Set down exactly the lines in the records below that run from the line with "Cómo funciona" to the line with "significativa esperienza manageriale in setto", inclusive, and nothing more.

Dataset entries:
'''

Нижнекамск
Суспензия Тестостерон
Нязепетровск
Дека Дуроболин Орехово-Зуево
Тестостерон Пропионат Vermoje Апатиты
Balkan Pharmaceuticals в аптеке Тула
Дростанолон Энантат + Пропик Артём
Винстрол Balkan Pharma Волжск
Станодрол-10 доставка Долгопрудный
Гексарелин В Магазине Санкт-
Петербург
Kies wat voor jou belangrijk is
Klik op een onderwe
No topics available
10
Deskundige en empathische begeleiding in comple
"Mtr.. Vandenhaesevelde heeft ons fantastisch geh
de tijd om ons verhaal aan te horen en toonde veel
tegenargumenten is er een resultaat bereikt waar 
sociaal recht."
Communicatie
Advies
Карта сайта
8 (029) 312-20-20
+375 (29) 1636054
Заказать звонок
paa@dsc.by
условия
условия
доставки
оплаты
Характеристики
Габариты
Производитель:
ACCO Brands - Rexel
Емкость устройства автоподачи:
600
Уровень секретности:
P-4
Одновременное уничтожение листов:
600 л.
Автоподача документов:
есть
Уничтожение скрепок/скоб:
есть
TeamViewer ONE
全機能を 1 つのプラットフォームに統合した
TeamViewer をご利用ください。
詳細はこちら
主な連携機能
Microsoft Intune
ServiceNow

'''
'''

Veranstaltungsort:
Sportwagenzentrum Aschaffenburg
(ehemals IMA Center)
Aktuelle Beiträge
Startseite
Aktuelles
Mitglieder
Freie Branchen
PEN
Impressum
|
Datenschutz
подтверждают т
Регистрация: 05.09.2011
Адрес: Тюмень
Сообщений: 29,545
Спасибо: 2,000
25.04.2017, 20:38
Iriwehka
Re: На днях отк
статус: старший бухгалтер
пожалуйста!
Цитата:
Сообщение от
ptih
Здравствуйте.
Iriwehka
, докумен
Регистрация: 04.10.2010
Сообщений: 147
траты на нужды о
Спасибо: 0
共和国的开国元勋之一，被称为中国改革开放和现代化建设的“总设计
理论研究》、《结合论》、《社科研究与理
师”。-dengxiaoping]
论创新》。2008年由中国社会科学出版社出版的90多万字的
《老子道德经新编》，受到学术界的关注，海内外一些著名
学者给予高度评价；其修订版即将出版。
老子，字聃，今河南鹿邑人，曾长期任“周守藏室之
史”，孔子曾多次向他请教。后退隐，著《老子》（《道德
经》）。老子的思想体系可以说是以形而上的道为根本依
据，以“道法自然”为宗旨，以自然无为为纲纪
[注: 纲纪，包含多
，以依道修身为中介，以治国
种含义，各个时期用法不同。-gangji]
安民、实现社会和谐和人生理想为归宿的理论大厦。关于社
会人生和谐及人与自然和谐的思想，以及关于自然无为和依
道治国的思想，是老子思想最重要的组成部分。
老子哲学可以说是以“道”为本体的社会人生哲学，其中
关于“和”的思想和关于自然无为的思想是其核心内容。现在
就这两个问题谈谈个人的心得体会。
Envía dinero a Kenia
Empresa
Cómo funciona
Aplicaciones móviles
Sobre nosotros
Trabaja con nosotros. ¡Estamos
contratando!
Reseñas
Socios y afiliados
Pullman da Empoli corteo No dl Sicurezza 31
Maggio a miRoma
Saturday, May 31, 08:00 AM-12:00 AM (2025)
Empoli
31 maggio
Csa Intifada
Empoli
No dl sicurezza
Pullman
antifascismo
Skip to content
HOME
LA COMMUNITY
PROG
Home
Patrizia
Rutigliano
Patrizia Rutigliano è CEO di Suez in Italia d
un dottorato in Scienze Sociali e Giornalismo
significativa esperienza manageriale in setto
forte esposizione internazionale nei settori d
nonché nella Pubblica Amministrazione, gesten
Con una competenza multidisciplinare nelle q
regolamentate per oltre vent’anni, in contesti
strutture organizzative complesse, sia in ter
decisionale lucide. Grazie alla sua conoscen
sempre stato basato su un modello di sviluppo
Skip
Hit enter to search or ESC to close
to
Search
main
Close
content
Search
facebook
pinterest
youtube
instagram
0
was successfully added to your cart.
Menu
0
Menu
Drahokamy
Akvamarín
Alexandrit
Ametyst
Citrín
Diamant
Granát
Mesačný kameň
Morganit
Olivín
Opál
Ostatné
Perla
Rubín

'''
'''

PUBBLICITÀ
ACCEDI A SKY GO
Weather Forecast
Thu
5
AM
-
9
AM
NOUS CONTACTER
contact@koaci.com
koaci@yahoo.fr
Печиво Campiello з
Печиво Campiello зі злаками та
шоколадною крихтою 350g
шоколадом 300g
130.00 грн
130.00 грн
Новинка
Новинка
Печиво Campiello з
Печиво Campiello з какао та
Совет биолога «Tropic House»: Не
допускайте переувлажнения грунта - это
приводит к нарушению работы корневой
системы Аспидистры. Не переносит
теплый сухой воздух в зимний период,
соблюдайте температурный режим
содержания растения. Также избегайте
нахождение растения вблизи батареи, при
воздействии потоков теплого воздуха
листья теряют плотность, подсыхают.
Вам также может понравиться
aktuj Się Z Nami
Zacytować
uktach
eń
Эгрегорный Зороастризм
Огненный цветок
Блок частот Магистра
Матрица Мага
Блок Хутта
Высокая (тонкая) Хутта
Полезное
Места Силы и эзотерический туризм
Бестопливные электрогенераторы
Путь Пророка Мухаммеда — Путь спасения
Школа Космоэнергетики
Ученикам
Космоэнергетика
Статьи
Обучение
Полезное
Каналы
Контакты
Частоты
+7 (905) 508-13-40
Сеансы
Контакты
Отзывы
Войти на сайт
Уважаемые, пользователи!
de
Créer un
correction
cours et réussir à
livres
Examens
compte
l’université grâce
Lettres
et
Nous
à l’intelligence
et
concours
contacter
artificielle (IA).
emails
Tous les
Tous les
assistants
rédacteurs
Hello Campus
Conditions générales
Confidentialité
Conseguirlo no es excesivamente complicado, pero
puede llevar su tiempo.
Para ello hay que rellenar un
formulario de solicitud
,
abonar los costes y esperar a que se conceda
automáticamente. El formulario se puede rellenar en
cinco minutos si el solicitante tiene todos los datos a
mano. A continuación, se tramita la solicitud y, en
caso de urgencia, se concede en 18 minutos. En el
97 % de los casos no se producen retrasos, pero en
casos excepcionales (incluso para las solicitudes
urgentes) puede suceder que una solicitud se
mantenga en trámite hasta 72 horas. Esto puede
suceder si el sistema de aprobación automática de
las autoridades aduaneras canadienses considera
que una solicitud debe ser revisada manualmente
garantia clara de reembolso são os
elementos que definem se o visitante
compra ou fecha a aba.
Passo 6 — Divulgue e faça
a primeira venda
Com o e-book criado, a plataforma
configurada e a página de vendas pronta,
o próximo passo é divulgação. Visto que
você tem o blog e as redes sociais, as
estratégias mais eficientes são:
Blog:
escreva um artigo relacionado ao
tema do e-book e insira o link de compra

'''

• **RESULT OF THE EXERCISE**:
Cómo funciona
Aplicaciones móviles
Sobre nosotros
Trabaja con nosotros. ¡Estamos
contratando!
Reseñas
Socios y afiliados
Pullman da Empoli corteo No dl Sicurezza 31
Maggio a miRoma
Saturday, May 31, 08:00 AM-12:00 AM (2025)
Empoli
31 maggio
Csa Intifada
Empoli
No dl sicurezza
Pullman
antifascismo
Skip to content
HOME
LA COMMUNITY
PROG
Home
Patrizia
Rutigliano
Patrizia Rutigliano è CEO di Suez in Italia d
un dottorato in Scienze Sociali e Giornalismo
significativa esperienza manageriale in setto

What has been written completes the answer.